In the case of Artigas’s official wife, Rosalía Rafaela, although she has been often mentioned in history books, even school textbooks, there are no known archival sources from her hand, i.e. no letters nor a diary. The information we have on her is second-hand: letters her husband or other officials wrote and parish entries. In Untamed Love, on the other hand, Collazo Ibáñez uses a first-person narrative to describe Rosalía’s ‘madness’. The section on Rosalía in the novel begins with her interior monologue as she wakes up in a hospital bed and inadvertently overhears her doctors discussing the reasons for her illness and unfortunate situation. This scene, symbolic of historians talking about Rosalía whilst her response was only silence, counters patriarchal history as the author uses narrative imagination to portray Rosalía’s experience in the hospital.

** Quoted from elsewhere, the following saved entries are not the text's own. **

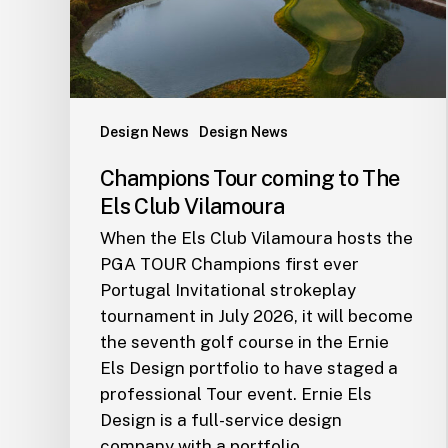
Club
Vilamoura
Design News
Design News
Champions Tour coming to The
Els Club Vilamoura
When the Els Club Vilamoura hosts the
PGA TOUR Champions first ever
Portugal Invitational strokeplay
tournament in July 2026, it will become
the seventh golf course in the Ernie
Els Design portfolio to have staged a
professional Tour event. Ernie Els
Design is a full-service design
company with a portfolio…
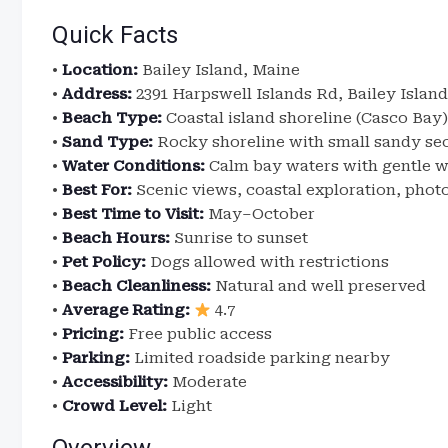
Quick Facts
•
Location:
Bailey Island, Maine
•
Address:
2391 Harpswell Islands Rd, Bailey Island
•
Beach Type:
Coastal island shoreline (Casco Bay)
•
Sand Type:
Rocky shoreline with small sandy se
•
Water Conditions:
Calm bay waters with gentle 
•
Best For:
Scenic views, coastal exploration, pho
•
Best Time to Visit:
May–October
•
Beach Hours:
Sunrise to sunset
•
Pet Policy:
Dogs allowed with restrictions
•
Beach Cleanliness:
Natural and well preserved
•
Average Rating:
4.7
•
Pricing:
Free public access
•
Parking:
Limited roadside parking nearby
•
Accessibility:
Moderate
•
Crowd Level:
Light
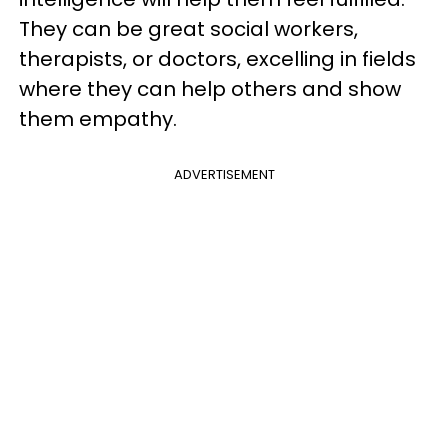
They can be great social workers,
therapists, or doctors, excelling in fields
where they can help others and show
them empathy.
ADVERTISEMENT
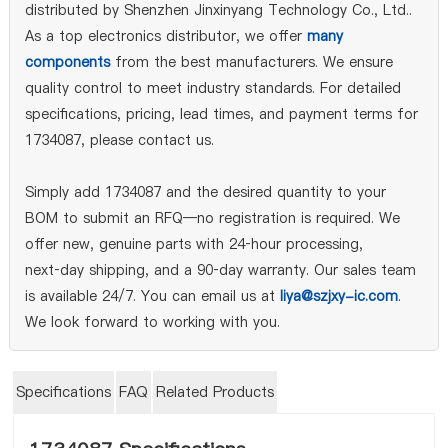
distributed by Shenzhen Jinxinyang Technology Co., Ltd..
As a top electronics distributor, we offer
many
components
from the best manufacturers. We ensure
quality control to meet industry standards. For detailed
specifications, pricing, lead times, and payment terms for
1734087, please contact us.
Simply add 1734087 and the desired quantity to your
BOM to submit an RFQ—no registration is required. We
offer new, genuine parts with 24‑hour processing,
next‑day shipping, and a 90‑day warranty. Our sales team
is available 24/7. You can email us at
liya@szjxy-ic.com
.
We look forward to working with you.
Specifications
FAQ
Related Products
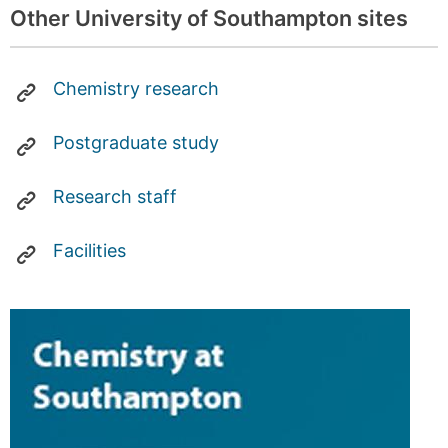
Other University of Southampton sites
Chemistry research
Postgraduate study
Research staff
Facilities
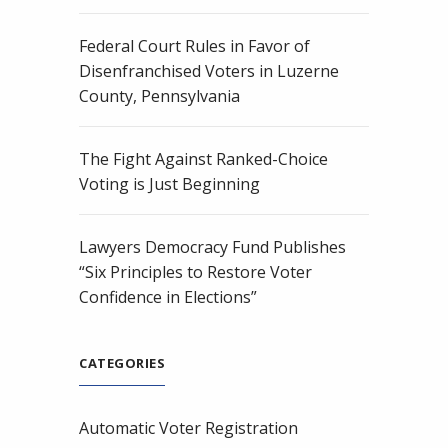
Federal Court Rules in Favor of
Disenfranchised Voters in Luzerne
County, Pennsylvania
The Fight Against Ranked-Choice
Voting is Just Beginning
Lawyers Democracy Fund Publishes
“Six Principles to Restore Voter
Confidence in Elections”
CATEGORIES
Automatic Voter Registration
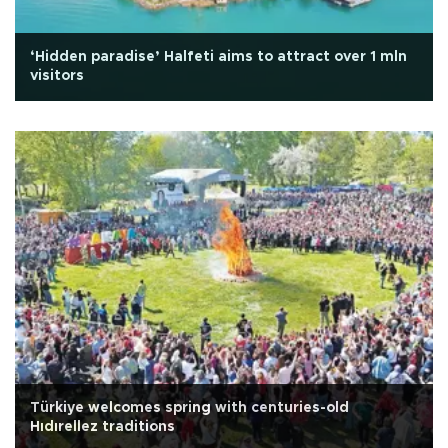
‘Hidden paradise’ Halfeti aims to attract over 1 mln
visitors
Türkiye welcomes spring with centuries-old
Hıdırellez traditions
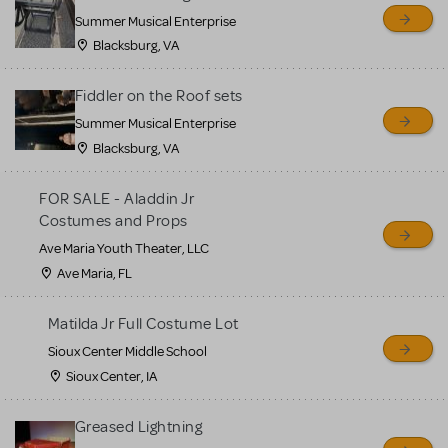
sell or buy items, nor does
Summer Musical Enterprise
MTI review or authenticate
Blacksburg, VA
all listings or items offered
for sale. Please see the
Fiddler on the Roof sets
Guidelines below to learn
Summer Musical Enterprise
Blacksburg, VA
more.
FOR SALE - Aladdin Jr
CREATE A LISTING
COMMUNITY MARKETPLACE GUIDELINES
Costumes and Props
Ave Maria Youth Theater, LLC
Ave Maria, FL
Matilda Jr Full Costume Lot
Sioux Center Middle School
Sioux Center, IA
Greased Lightning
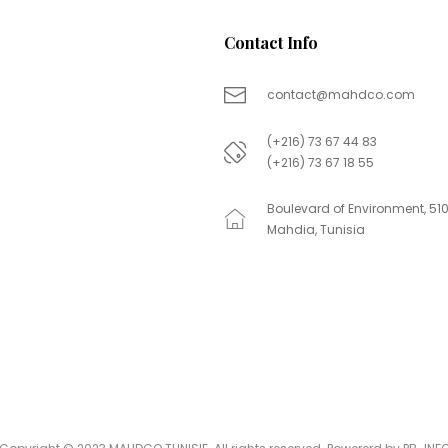
Contact Info
contact@mahdco.com
(+216) 73 67 44 83
(+216) 73 67 18 55
Boulevard of Environment, 51
Mahdia, Tunisia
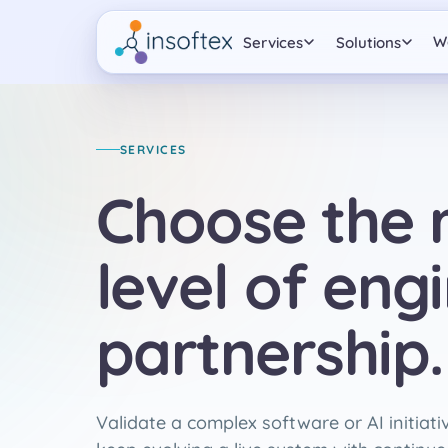
W
Services
Solutions
SERVICES
Choose the r
level of eng
partnership.
Validate a complex software or AI initiative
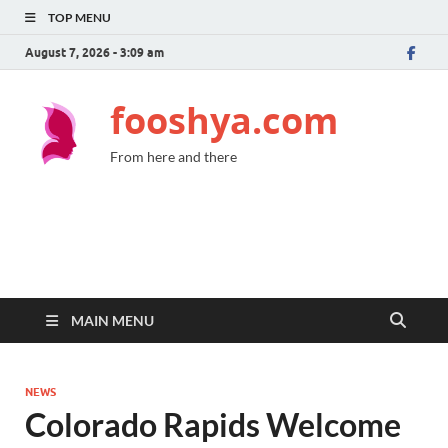
TOP MENU
August 7, 2026 - 3:09 am
fooshya.com
From here and there
MAIN MENU
NEWS
Colorado Rapids Welcome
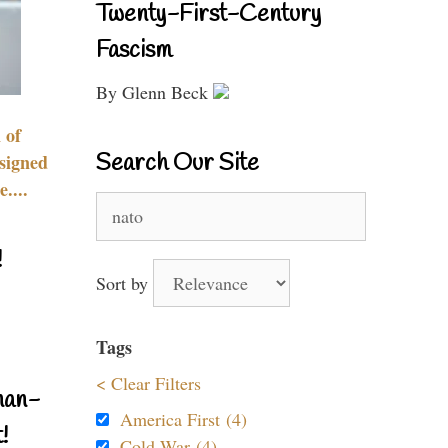
Twenty-First-Century
Fascism
By Glenn Beck
 of
Search Our Site
signed
....
Search
for:
!
Sort by
Tags
< Clear Filters
nan-
America First (4)
!
Cold War (4)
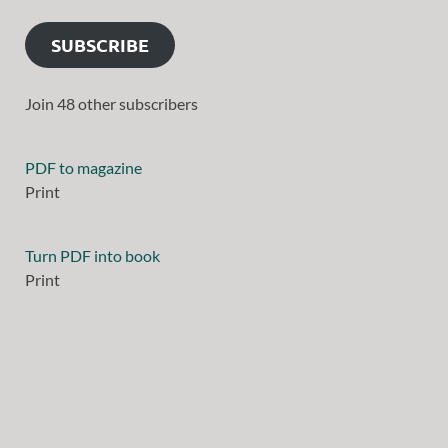
SUBSCRIBE
Join 48 other subscribers
PDF to magazine
Print
Turn PDF into book
Print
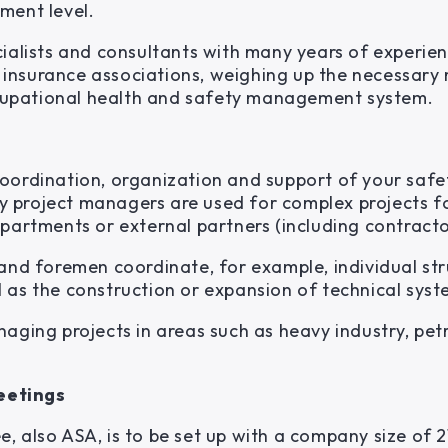
ment level.
ialists and consultants with many years of experien
ty insurance associations, weighing up the necessary
occupational health and safety management system.
oordination, organization and support of your safet
ety project managers are used for complex projects f
partments or external partners (including contractor
 and foremen coordinate, for example, individual st
 as the construction or expansion of technical syst
naging projects in areas such as heavy industry, pe
eetings
, also ASA, is to be set up with a company size of 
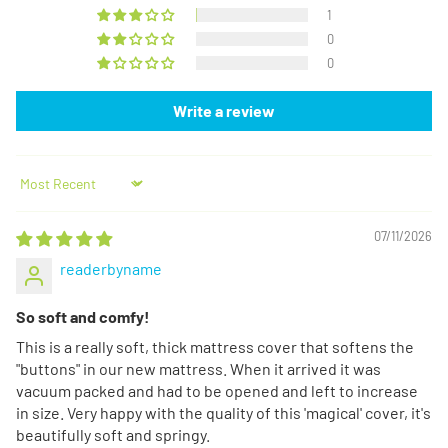
1
0
0
Write a review
Sort by
07/11/2026
readerbyname
So soft and comfy!
This is a really soft, thick mattress cover that softens the
"buttons" in our new mattress. When it arrived it was
vacuum packed and had to be opened and left to increase
in size. Very happy with the quality of this 'magical' cover, it's
beautifully soft and springy.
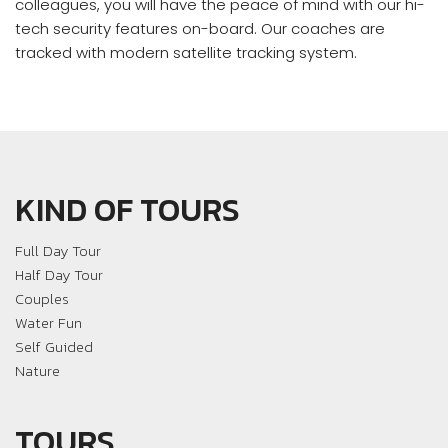
colleagues, you will have the peace of mind with our hi-
tech security features on-board. Our coaches are
tracked with modern satellite tracking system.
KIND OF TOURS
Full Day Tour
Half Day Tour
Couples
Water Fun
Self Guided
Nature
TOURS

One might ask, how does this work differ from any other historical novel? Untamed Love is not a mere fictionalisation of the past. That is to say, it does not depict historical types but instead fictionalises the lives of real, often marginalised people. In doing so, it engages with a recent sub-genre that Linda Hutcheon has termed ‘historiographical metafiction’.[3] In fact, as Untamed Love’s author Collazo Ibáñez first attempts to access these women’s lives through history, she points to gaps in historical discourses and utilises fiction to fill them. In this sense, history does matter, but when there are insufficient historical sources available, fiction offers a space to imagine how traditionally marginalised people, like women, lived their lives. That is to say, when history is not enough, fiction steps in.
Karunika Kardak recently completed her PhD in Hispanic Studies from the University of St Andrews and is currently an academic tutor at the Department of Spanish there. Her doctoral research focused on literature from the post-dictatorship period in Uruguay and studied issues of national identity and cultural memory in historical fiction.
Notes
[1] John Street’s Artigas and the Emancipation of Uruguay serves as a perfect introduction for Anglophone readers to Uruguay’s history and the national hero’s role in it. (Cambridge: Cambridge University Press, 1959).
[2] See Isidoro de María, Rasgos biográficos de hombres notables de la República Oriental del Uruguay, 3rd edn (Montevideo: Imprenta Artística, de Dornalecha y Reyes, 1889); Luis Bonavita, Sombras heroicas (Montevideo: Impresora L.I.G.U., 1949); and Juan Alberto Gadea, El ambiente hogareño donde nació Artigas (Montevideo: Estado Mayor del Ejército, 1974).
[3] Linda Hutcheon, A Poetics of Postmodernism: History, Theory, Fiction (New York and London: Routledge, 1988), p. 114. See Jerome de Groot on historiographical metafiction in The Historical Novel (London: Routledge, 2010), pp. 119–21.